I realized that instead of generating the the 3.5 and 3.5*4 MHz clock signals for the main and ACPU, I can have the base 100 MHz clock generated by the FPGA and pass a periodic enable signal. This lets me avoid CDC issues at the slight downside that the ACPU clock cannot have a 50 percent duty cycle (which I am OK with).

I also made some hacky UART debugging module to halt the entire system and examine memory addresses and CPU registers. I managed to implement and test each of the individual modules in the block diagram in isolation. I ran some integration tests in cocotb simulation, testing the video circuit, the CPU read/write access, the write back loop which muxes all of the devices together and zeros out the data from devices which are not the target device, the "manager" blocks which turn incoming r/w requests into No-OPS if needed.

I also emulated the external devices which need to connect to the bus (namely the gamepad controllers and the various game cartridges).

I've also made some live board tests to make sure that everything holds up in hardware; I'm running into issues with the blitter copying.

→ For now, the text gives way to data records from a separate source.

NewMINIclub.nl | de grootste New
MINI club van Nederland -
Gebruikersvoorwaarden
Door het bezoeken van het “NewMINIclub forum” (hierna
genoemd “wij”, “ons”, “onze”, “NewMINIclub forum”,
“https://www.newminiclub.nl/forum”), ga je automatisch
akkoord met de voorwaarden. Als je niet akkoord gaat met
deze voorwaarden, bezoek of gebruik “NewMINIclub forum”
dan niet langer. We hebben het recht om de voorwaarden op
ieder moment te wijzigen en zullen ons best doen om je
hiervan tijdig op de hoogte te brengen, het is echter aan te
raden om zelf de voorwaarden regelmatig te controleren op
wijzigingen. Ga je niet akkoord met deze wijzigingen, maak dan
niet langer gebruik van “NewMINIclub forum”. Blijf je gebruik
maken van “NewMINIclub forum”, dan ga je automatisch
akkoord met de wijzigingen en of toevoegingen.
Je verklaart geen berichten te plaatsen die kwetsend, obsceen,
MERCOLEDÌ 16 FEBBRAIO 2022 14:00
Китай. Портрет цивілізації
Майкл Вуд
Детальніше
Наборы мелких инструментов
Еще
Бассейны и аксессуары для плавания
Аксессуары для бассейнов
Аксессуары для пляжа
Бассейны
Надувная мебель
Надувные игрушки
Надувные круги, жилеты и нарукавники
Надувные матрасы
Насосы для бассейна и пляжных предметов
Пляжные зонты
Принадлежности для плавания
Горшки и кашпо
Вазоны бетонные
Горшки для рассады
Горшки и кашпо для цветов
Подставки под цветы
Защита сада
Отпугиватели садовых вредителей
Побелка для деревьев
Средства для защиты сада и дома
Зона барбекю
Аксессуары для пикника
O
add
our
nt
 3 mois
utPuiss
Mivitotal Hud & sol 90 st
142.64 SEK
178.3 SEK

I have two options to actually build the system: one is making my own circuit board to interface with the IRL external components (as well as hold the entire sprite RAM, since there aren't enough BRAM blocks to hold everything). The second is to port things over to the misterFPGA; this would require porting the memory interface to use DDRAM instead (which would include non-deterministic memory access) or use SDRAM (which would force people to buy the $50 add-on board). I'm leaning towards the 2nd option with DDRAM, but I'm dragging my feet a bit on reworking the memory access patterns.